Apr 20 2009

World Population, Agriculture, Water, Etc.

Published by at 6:25 am under General see Legal Disclaimer.

An article today on the Science Alert website titled ‘Life in a hot, hungry world’ summarizes a number of statistics that I think worth noting for readers. I emphasize I have not checked these statistics for accuracy. As reported:

• the human population will reach 9.2 billion in 2050 – but human appetites are growing faster still. Together this means world food demand will more than double;

• the world is entering a time of acute water scarcity. Cities now take up to half of the water once used to grow food, and will redouble their demands as their populations swell to 7 billion mid-century, leaving only a diminished fraction of the water to grow their food;

• groundwater is vanishing in every country in the world where it is used for food production;

• a quarter of the world’s arable and grazing land is so degraded it can scarcely produce and the current loss – about 1% a year – spells disaster by mid-century unless reversed;

• by mid-century the world’s cities will occupy a land area the size of China and their recreational playground, an further area the size of the U.S. (I assume this means the Continental U.S.). Food production will be forced out into the most remote, degraded and unreliable regions;

• half the fertilizer applied on farms is wasted, and between farm and the consumer’s fork, half of all food is wasted. Most the nutrients in our sewage systems are lost;

• the world may already had passed ‘peak phosphorus’, meaning demand is now outstripping the finding of new resources;

• peak oil probably means that agriculture will, by mid-century, depend almost entirely on biofuels for motive power, which could in turn absorb a tenth or more of our food growing capacity. By 2020 we may be burning 400 million tonnes of grain a year – equal to the entire world rice crop – to keep cars on the road;

• agricultural research has been declining in every major country for thirty years. Funding for agricultural R&D has been stagnant since the early 1970s – 50 times more is now spent on arms than on agricultural R&D;

• nearly one-third of the world’s major fisheries have collapsed or are stressed; and,

• the climate is changing. Current forecasts suggest up to half the Earth may be in regular drought by the end of the century, causing major disruptions to food supplies in areas experiencing drought, heat, flooding, sea-level rise, and increased pressure from pests.

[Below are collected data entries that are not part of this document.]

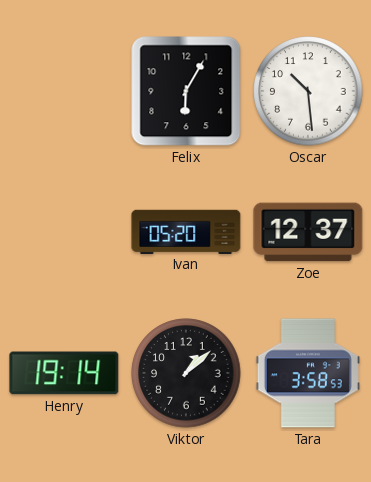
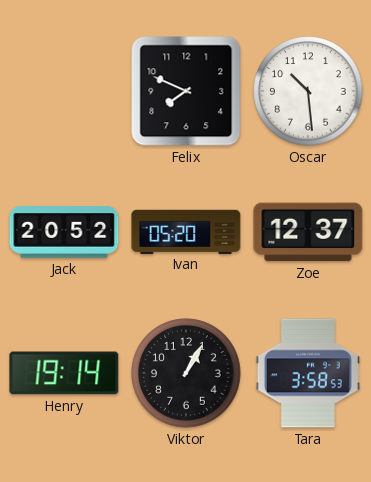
Felix: 6:05 -> 7:49
Jack: none -> 20:52
Viktor: 1:08 -> 1:05
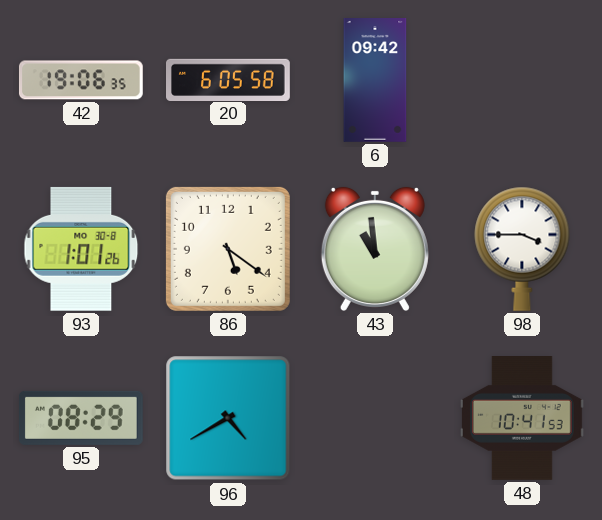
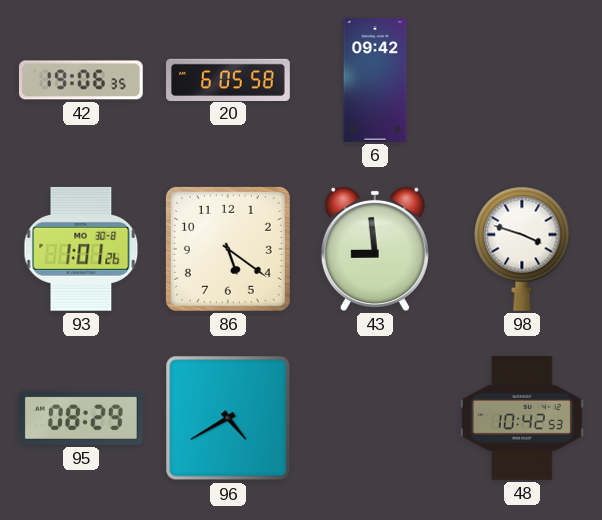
43: 10:59 -> 8:59
98: 3:45 -> 3:48
48: 10:41 -> 10:42
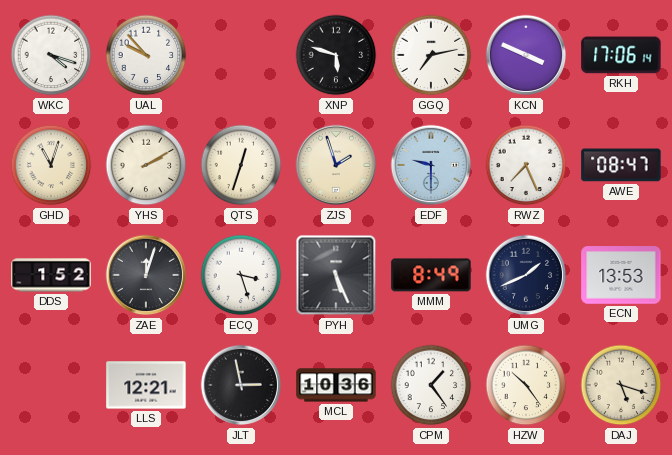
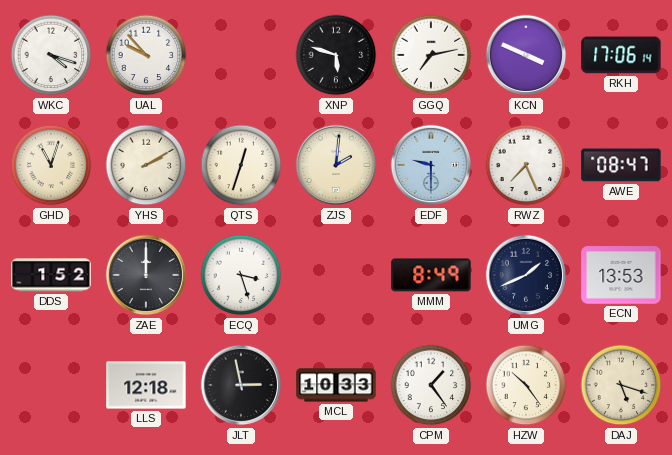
ZJS: 1:57 -> 2:01
ZAE: 12:03 -> 12:00
PYH: 5:26 -> none
LLS: 12:21 -> 12:18
MCL: 10:36 -> 10:33
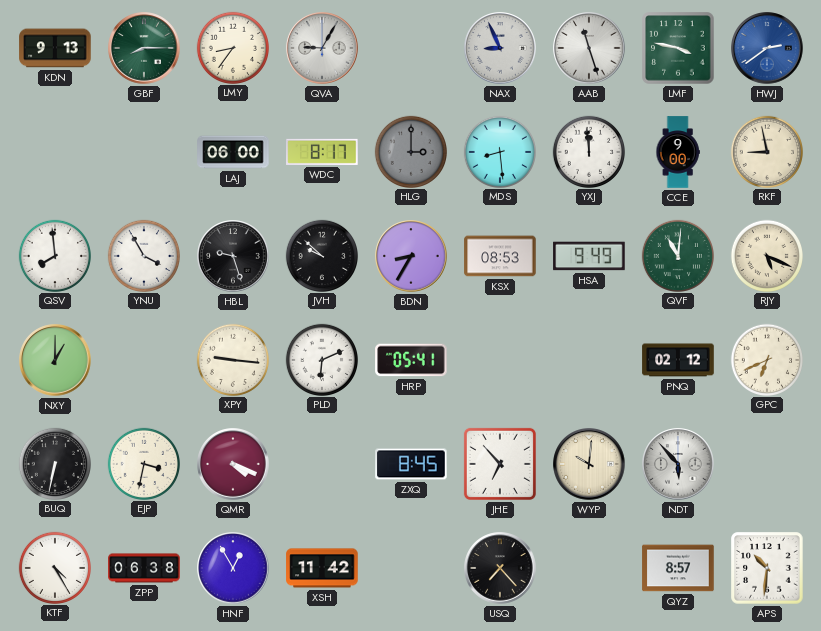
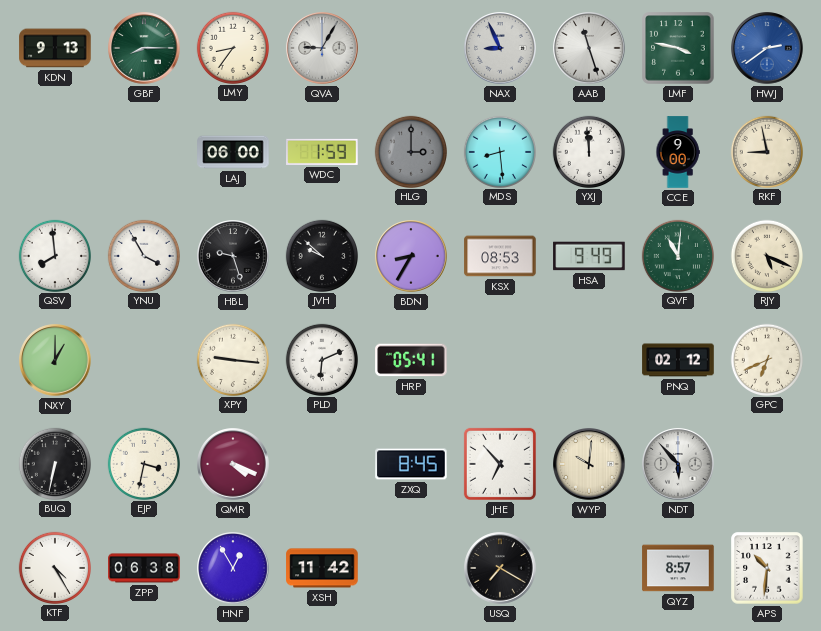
WDC: 8:17 -> 1:59
USQ: 7:23 -> 7:20
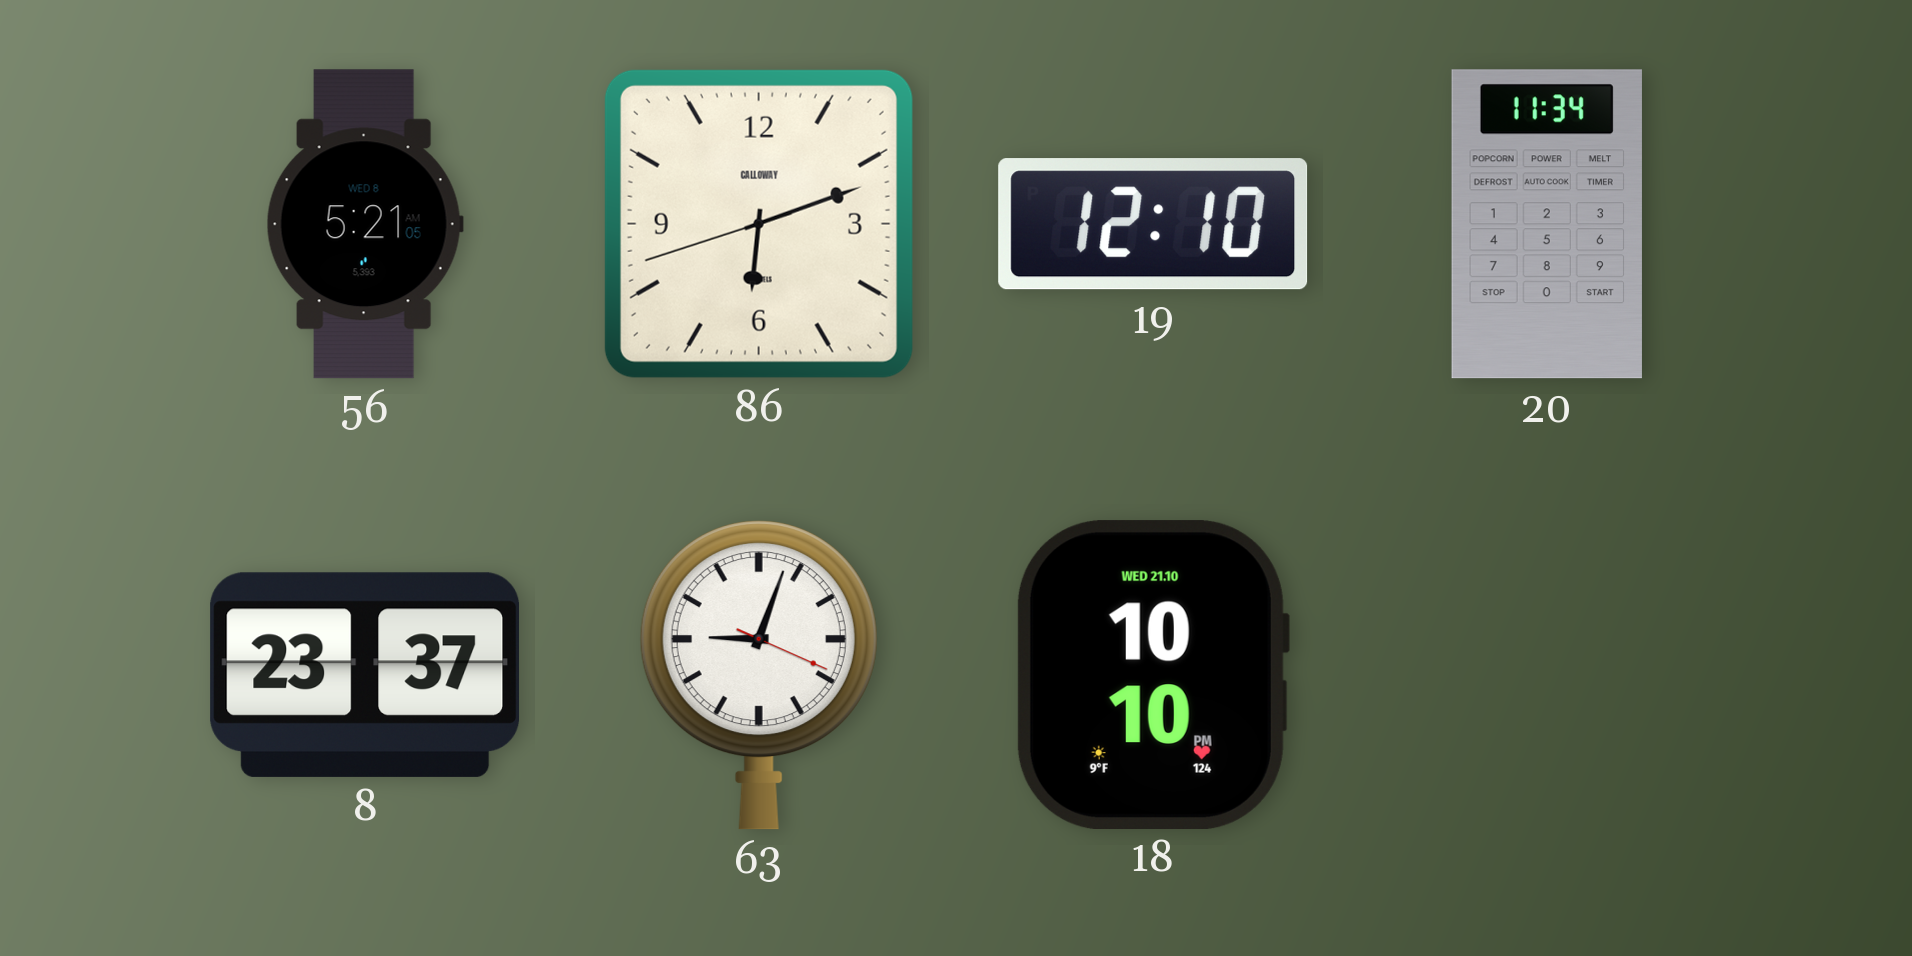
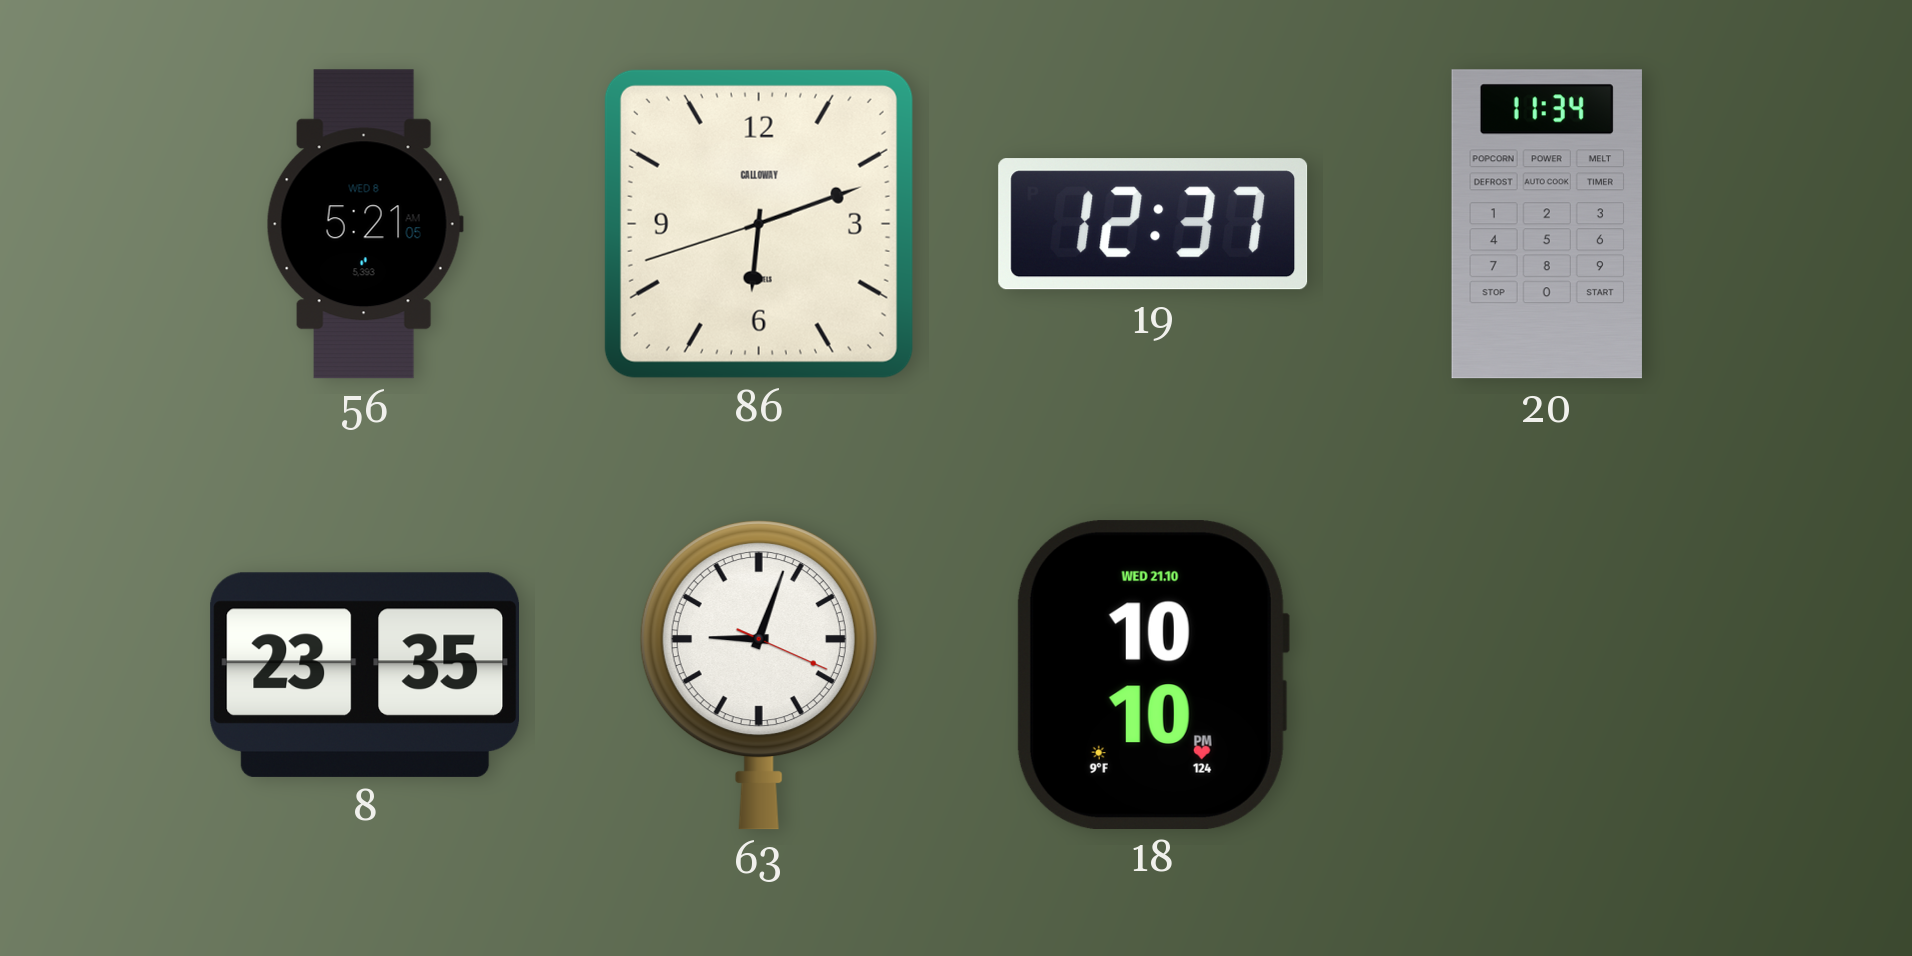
19: 12:10 -> 12:37
8: 23:37 -> 23:35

The article concludes that the foregoing brings with it the very real possibility of regional and global instability. This strikes me as an understatement. Simply put, if even some of the foregoing statistics prove accurate it strikes me the world as we know it won’t get to 2050 without a major war, plague or other horrifying event that will get world population and the ability of the world’s resources to support it into a sustainable balance. The article says that Defense experts in the UK and US already have warned about the risk of tidal refugee movements, failed states, wars and even nuclear confrontations arising out of regional famines.

The answer offered up by the author of the article is that “If we wish to avoid these wars, governance failures and refugee floods, the only sure answer is to secure the food supply. The world – including Australia – has to understand that agriculture policy is defense policy. It is refugee policy, immigration policy, environmental policy and climate as well as health, food and economic policy. No food, no stability, no government”. It seems to me that this conclusion is both oxymoronic and naïve. No one can make more land or more water. Accordingly, it strikes me it doesn’t matter what is done about agricultural matters if the world population increases to levels suggested and the good land and water is used for building and sustaining large population centers. The only sensible answer to what is forecast in the article is to take steps to reduce the population increase – which aside from social and other issues itself has inherent problems because it would lead to an increasingly aging population without a growing underlying population of young people to support the elderly, essentially how our present system (at least in the developed countries) is intended to operate. In any event, I consider the statistics quoted worthy of thought.